[Recorded information]
:::::
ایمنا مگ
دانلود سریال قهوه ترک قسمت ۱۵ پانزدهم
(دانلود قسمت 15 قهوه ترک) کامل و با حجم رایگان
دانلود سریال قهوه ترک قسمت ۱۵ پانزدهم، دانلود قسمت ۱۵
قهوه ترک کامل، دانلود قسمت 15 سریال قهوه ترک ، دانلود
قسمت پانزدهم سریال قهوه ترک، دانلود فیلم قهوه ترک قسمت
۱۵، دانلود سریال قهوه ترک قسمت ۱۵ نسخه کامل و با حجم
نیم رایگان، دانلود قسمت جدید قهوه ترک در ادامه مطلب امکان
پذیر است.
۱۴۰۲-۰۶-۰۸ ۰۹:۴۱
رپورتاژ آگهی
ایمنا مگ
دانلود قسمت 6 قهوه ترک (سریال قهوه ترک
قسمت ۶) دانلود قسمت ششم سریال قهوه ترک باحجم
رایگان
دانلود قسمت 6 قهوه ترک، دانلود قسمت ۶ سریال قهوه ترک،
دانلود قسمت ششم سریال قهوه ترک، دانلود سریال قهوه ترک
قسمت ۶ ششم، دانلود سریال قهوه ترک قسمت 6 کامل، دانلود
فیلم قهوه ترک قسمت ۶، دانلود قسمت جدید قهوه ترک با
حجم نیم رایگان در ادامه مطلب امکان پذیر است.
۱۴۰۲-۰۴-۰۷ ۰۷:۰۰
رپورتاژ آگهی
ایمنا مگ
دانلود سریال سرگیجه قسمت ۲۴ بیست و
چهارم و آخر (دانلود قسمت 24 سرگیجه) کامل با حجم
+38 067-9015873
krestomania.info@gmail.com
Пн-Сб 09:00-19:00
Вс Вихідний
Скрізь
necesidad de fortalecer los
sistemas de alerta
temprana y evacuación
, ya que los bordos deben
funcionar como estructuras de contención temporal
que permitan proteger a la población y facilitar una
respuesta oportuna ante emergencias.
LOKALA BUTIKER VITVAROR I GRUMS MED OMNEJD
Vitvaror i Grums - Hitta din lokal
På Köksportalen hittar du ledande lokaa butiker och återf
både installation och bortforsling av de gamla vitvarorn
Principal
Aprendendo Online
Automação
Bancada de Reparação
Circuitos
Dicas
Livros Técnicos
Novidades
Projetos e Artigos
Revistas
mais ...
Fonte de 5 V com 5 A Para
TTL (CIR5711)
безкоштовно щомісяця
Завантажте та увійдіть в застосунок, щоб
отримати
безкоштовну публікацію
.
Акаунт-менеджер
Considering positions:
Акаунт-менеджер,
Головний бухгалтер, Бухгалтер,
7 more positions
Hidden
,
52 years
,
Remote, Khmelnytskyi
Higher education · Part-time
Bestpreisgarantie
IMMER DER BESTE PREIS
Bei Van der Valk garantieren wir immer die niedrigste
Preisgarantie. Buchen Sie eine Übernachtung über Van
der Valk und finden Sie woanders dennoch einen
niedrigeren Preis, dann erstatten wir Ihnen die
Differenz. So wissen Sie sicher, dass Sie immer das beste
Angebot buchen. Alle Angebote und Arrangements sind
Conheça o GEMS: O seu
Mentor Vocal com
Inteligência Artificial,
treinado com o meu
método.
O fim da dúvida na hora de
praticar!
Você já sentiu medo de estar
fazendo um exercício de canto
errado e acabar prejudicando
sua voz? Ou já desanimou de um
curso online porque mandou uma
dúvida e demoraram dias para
:::::
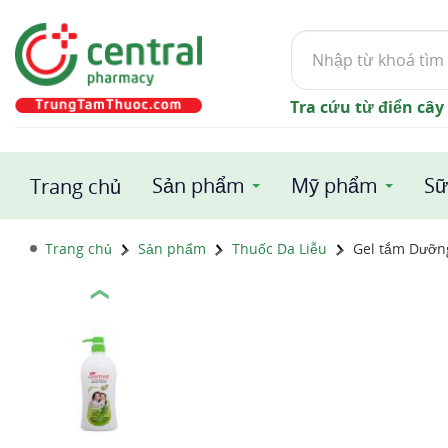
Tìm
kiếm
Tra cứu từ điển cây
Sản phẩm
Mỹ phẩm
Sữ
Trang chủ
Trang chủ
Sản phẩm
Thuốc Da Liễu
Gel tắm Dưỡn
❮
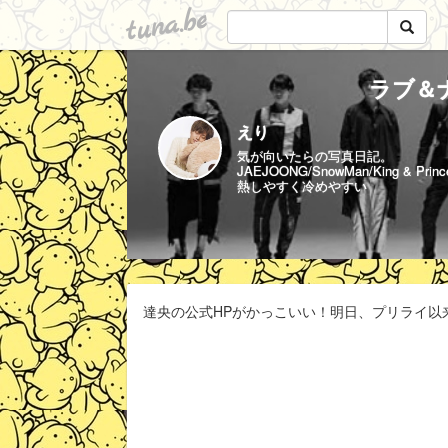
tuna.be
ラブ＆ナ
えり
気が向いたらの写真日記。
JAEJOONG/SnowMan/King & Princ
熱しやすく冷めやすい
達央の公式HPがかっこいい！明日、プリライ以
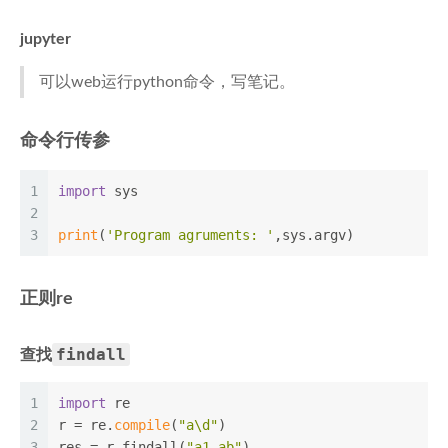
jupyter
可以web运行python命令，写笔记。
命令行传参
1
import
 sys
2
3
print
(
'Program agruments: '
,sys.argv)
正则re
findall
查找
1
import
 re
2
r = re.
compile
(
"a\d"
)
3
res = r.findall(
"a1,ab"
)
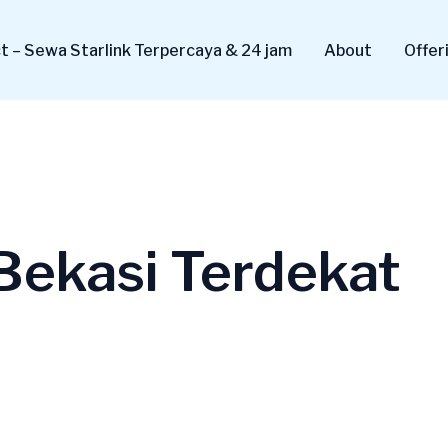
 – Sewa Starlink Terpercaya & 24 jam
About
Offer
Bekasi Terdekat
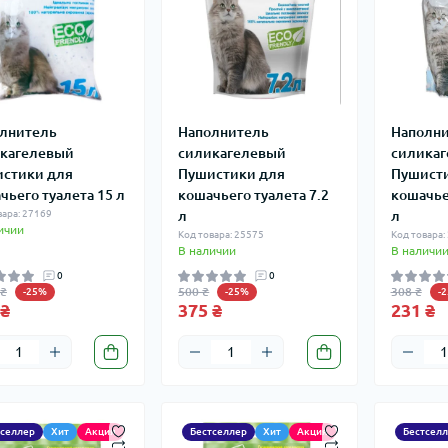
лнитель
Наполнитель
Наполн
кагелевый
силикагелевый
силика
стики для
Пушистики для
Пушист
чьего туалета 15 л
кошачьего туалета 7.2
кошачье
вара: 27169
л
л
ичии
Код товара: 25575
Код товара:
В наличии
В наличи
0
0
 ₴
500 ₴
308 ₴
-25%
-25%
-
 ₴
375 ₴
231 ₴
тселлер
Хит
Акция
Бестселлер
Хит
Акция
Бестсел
:::::
[Try it] This exercise requires the lines of the entries containing the string "Valk".

[Problem solution]
Bei Van der Valk garantieren wir immer die niedrigste
der Valk und finden Sie woanders dennoch einen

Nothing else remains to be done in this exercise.